Another informative use of microPET is to probe changes in excitatory and inhibitory balance throughout the brain, which is thought to be disrupted in various neurodegenerative disorders (Hynd et al., 2004; King et al., 2016). In the rTg4510 mouse tauopathy model, 11C-flumazenil (tracer for GABAA benzodiazepine receptors) binding was reduced beginning at 2 months of age, prior to frank neurodegeneration (Shimojo et al., 2020). Similar decreases in 11C-flumazenil binding are noted in early AD patients (Pascual et al., 2012). Although (E)-11C-ABP688 (tracer for mGluR5 receptors) binding failed to reveal a significant effect on excitatory synapses at this age, tau was evident in these neurons. Reductions in inhibitory innervation onto these tau-containing excitatory neurons led to network hyperexcitability prior to degeneration. Similarly, the LC develops hyperphosphorylated tau prior to other vulnerable brain regions in AD and does not degenerate until late stages of disease. Thus, tau-related decreases in inhibitory tone would be consistent with evidence of LC hyperactivity in prodromal and early AD (Weinshenker, 2018). A similar experiment in a model of synucleinopathy would be useful for evaluating the effects of α-synuclein on inhibitory and excitatory synapses.

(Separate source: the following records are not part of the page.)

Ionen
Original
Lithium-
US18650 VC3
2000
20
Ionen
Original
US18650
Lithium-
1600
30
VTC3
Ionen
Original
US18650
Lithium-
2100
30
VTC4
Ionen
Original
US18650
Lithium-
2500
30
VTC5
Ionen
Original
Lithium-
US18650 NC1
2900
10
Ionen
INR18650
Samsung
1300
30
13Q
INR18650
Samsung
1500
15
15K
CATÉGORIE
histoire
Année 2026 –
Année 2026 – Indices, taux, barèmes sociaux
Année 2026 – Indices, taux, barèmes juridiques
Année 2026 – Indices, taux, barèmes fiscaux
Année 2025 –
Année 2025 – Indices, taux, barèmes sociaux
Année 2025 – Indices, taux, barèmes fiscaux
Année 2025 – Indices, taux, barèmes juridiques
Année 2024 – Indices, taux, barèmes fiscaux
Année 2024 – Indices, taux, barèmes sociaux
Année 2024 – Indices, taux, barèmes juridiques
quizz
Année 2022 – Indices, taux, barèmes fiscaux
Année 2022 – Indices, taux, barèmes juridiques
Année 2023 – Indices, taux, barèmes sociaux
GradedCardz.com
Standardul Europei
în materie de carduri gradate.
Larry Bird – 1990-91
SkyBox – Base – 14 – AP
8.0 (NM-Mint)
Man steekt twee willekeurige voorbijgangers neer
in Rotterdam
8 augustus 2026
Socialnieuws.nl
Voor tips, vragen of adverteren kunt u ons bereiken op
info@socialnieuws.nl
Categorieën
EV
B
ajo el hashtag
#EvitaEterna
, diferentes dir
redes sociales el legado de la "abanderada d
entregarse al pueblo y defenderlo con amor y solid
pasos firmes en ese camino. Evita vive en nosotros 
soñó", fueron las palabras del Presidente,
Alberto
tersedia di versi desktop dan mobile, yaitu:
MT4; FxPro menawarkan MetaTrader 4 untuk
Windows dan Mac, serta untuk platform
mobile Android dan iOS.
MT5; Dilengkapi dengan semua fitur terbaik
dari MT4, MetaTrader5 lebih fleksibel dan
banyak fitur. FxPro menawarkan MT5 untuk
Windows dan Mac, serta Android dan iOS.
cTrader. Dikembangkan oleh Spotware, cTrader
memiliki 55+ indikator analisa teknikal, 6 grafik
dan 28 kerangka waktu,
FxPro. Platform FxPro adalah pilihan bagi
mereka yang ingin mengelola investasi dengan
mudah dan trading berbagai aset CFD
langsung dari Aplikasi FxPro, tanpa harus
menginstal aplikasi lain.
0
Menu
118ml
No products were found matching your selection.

Conclusion and Considerations for Future Studies
The LC is among the earliest brain regions affected by neurodegenerative disorders, and appears susceptible to developing associated neuropathological hallmarks of disease. Development of these aggregates appears time-locked to prodromal symptoms of neurodegenerative disease which are indicative of LC dysfunction. Although prone to developing toxic aggregates, the LC appears largely spared from frank neuronal loss until mid to late stages of disease. Thus, mapping the progression of LC dysfunction in neurodegenerative disease in a non-invasive, in vivo, and longitudinal manner is of great interest and clinical utility.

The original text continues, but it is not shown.